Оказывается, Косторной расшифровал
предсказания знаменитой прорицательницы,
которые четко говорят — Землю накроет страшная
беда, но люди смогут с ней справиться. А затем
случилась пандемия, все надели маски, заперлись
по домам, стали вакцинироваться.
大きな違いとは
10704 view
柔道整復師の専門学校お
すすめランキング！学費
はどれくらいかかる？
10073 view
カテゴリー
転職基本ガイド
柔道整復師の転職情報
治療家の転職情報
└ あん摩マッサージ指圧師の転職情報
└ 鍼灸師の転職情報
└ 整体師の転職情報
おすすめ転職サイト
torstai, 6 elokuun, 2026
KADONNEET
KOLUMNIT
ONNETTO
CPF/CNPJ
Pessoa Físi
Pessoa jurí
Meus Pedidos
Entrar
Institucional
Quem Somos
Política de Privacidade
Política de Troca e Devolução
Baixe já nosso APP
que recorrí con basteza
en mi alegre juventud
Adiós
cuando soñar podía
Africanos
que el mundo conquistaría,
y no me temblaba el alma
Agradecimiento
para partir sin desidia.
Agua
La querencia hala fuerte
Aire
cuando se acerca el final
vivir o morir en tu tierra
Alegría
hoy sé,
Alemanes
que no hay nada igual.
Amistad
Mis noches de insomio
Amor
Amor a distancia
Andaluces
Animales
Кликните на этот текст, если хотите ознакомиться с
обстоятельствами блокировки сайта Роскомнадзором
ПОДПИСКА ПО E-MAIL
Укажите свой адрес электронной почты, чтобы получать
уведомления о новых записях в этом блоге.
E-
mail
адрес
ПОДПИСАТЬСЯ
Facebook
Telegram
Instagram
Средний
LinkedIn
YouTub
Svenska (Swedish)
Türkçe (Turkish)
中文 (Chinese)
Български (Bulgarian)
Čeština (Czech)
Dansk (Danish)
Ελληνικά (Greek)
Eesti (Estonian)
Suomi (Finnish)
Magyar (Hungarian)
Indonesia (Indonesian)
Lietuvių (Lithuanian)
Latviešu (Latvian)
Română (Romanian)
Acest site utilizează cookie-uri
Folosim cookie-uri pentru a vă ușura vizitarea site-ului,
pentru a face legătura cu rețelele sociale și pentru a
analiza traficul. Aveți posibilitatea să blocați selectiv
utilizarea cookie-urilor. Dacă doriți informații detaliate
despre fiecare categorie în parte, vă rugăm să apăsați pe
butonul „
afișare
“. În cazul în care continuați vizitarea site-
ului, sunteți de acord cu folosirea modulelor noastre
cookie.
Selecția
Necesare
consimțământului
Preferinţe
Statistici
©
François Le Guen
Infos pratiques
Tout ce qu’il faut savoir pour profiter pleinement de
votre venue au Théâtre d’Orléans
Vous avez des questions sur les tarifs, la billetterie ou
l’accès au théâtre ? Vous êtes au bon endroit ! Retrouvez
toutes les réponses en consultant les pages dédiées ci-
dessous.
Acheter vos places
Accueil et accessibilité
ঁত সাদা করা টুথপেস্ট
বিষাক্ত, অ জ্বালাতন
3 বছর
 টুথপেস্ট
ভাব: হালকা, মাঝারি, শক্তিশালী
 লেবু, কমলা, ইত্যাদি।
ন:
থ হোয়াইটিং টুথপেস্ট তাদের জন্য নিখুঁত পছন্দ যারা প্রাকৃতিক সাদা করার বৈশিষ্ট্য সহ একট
^^^^
— Exercise description —
All entries given above should be transcribed exactly, with none omitted.

— Reply to the task —
Оказывается, Косторной расшифровал
предсказания знаменитой прорицательницы,
которые четко говорят — Землю накроет страшная
беда, но люди смогут с ней справиться. А затем
случилась пандемия, все надели маски, заперлись
по домам, стали вакцинироваться.
大きな違いとは
10704 view
柔道整復師の専門学校お
すすめランキング！学費
はどれくらいかかる？
10073 view
カテゴリー
転職基本ガイド
柔道整復師の転職情報
治療家の転職情報
└ あん摩マッサージ指圧師の転職情報
└ 鍼灸師の転職情報
└ 整体師の転職情報
おすすめ転職サイト
torstai, 6 elokuun, 2026
KADONNEET
KOLUMNIT
ONNETTO
CPF/CNPJ
Pessoa Físi
Pessoa jurí
Meus Pedidos
Entrar
Institucional
Quem Somos
Política de Privacidade
Política de Troca e Devolução
Baixe já nosso APP
que recorrí con basteza
en mi alegre juventud
Adiós
cuando soñar podía
Africanos
que el mundo conquistaría,
y no me temblaba el alma
Agradecimiento
para partir sin desidia.
Agua
La querencia hala fuerte
Aire
cuando se acerca el final
vivir o morir en tu tierra
Alegría
hoy sé,
Alemanes
que no hay nada igual.
Amistad
Mis noches de insomio
Amor
Amor a distancia
Andaluces
Animales
Кликните на этот текст, если хотите ознакомиться с
обстоятельствами блокировки сайта Роскомнадзором
ПОДПИСКА ПО E-MAIL
Укажите свой адрес электронной почты, чтобы получать
уведомления о новых записях в этом блоге.
E-
mail
адрес
ПОДПИСАТЬСЯ
Facebook
Telegram
Instagram
Средний
LinkedIn
YouTub
Svenska (Swedish)
Türkçe (Turkish)
中文 (Chinese)
Български (Bulgarian)
Čeština (Czech)
Dansk (Danish)
Ελληνικά (Greek)
Eesti (Estonian)
Suomi (Finnish)
Magyar (Hungarian)
Indonesia (Indonesian)
Lietuvių (Lithuanian)
Latviešu (Latvian)
Română (Romanian)
Acest site utilizează cookie-uri
Folosim cookie-uri pentru a vă ușura vizitarea site-ului,
pentru a face legătura cu rețelele sociale și pentru a
analiza traficul. Aveți posibilitatea să blocați selectiv
utilizarea cookie-urilor. Dacă doriți informații detaliate
despre fiecare categorie în parte, vă rugăm să apăsați pe
butonul „
afișare
“. În cazul în care continuați vizitarea site-
ului, sunteți de acord cu folosirea modulelor noastre
cookie.
Selecția
Necesare
consimțământului
Preferinţe
Statistici
©
François Le Guen
Infos pratiques
Tout ce qu’il faut savoir pour profiter pleinement de
votre venue au Théâtre d’Orléans
Vous avez des questions sur les tarifs, la billetterie ou
l’accès au théâtre ? Vous êtes au bon endroit ! Retrouvez
toutes les réponses en consultant les pages dédiées ci-
dessous.
Acheter vos places
Accueil et accessibilité
ঁত সাদা করা টুথপেস্ট
বিষাক্ত, অ জ্বালাতন
3 বছর
 টুথপেস্ট
ভাব: হালকা, মাঝারি, শক্তিশালী
 লেবু, কমলা, ইত্যাদি।
ন:
থ হোয়াইটিং টুথপেস্ট তাদের জন্য নিখুঁত পছন্দ যারা প্রাকৃতিক সাদা করার বৈশিষ্ট্য সহ একট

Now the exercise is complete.